This is why you don't want to live anywhere near a black hole, or any other kind of old, dense star.
You'd have more and more time to do what you like the closer you get to the event horizon and you would have something beautiful to look at, but your planet wouldn't last much longer, unfortunately.
COMPOSITION: Entirely composed and painted in PS (except for the asteroids which I created in Lightwave using particles and hypervoxels) over the course of roughly one and half days.
ORIGINAL SIZE: 22x9 in. 143 layers.
Comments and critique welcome as always and by all means, if you feel like it, do buy a print.
I gave your statement "You'd have more and more time to do what you like the closer you get to the event horizon" some thought though and I actually doubt that's true. I would think time affects all matter including the speed of your neurons, so effectively you would be acting slower rather than live in a slower world. I might be wrong though. But before such an effect would take place I think the atmosphere is taken away from the planet so you would suffocate before any funny business would show up. Still, it would be a spectacular sight in those last moments.

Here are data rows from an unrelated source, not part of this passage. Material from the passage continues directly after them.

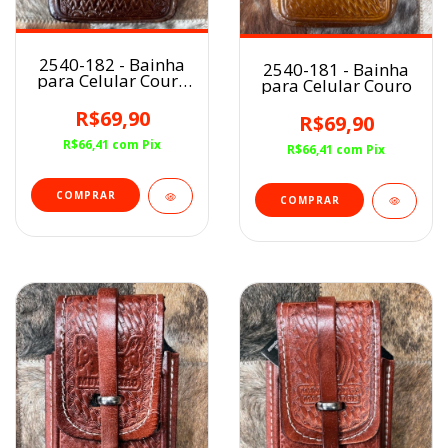
2540-182 - Bainha
2540-181 - Bainha
para Celular Couro
para Celular Couro
HAVANA
R$69,90
R$69,90
R$66,41
com
Pix
R$66,41
com
Pix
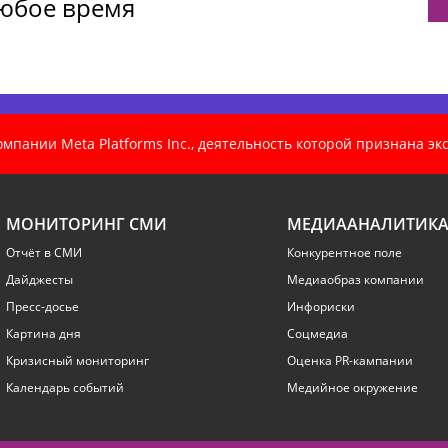
любое время
пании Meta Platforms Inc., деятельность которой признана э
МОНИТОРИНГ СМИ
МЕДИААНАЛИТИК
Отчёт в СМИ
Конкурентное поле
Дайджесты
Медиаобраз компании
Пресс-досье
Инфориски
Картина дня
Соцмедиа
Кризисный мониторинг
Оценка PR-кампании
Календарь событий
Медийное окружение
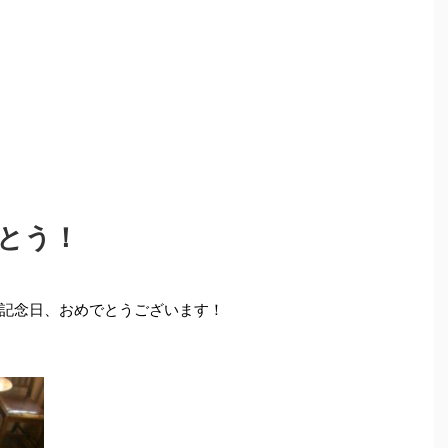
とう！
記念日、おめでとうございます！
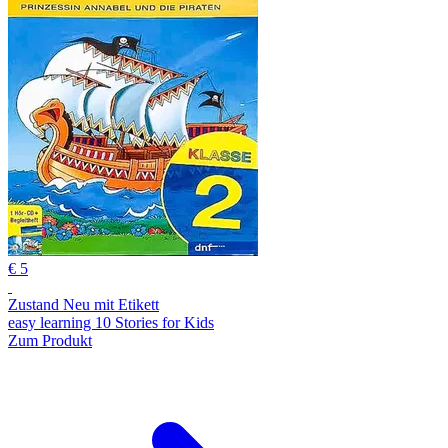
€ 5
Zustand Neu mit Etikett
easy learning 10 Stories for Kids
Zum Produkt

It is believed in quantum physics that the higher the gravity gets, especially around a black hole, and the closer you get to it, that even time will eventually slow down. It's time dilation. Obviously it all depends from which point of view you're describing a phenomenon. I didn't mean the statement entirely seriously though, rather more in funny context.
I understand, but I think it's a misconception that you would have more time to observe it all. Of course from an outsider it would look like an object falling in takes an awful lot of time. I believe at the event horizon the object would even come to a standstill and gradually become fainter instead of actually moving.
We wouldn't really know for sure until we'd experience it; and if we did, whoever it happened to wouldn't be able to tell. So, it's all theory. Who knows for sure?
I guess indeed we would need observational data, however as far as black holes are understood I have more trust in what the (theoretical) physicists think will happen than my own speculations. You're right though. I can imagine no one knows for sure.
I wonder if we manage to make a warp drive if it would be possible to send a camera into a black hole. Not that it would last beyond the event horizon but at least we could see what happens on the way to that area.
You'd have to protect that camera from such an intense gravitational field and energy expulsion that I very much doubt that would be possible. Plus, again with the time dilation. Any signals sent back would never leave the event horizon.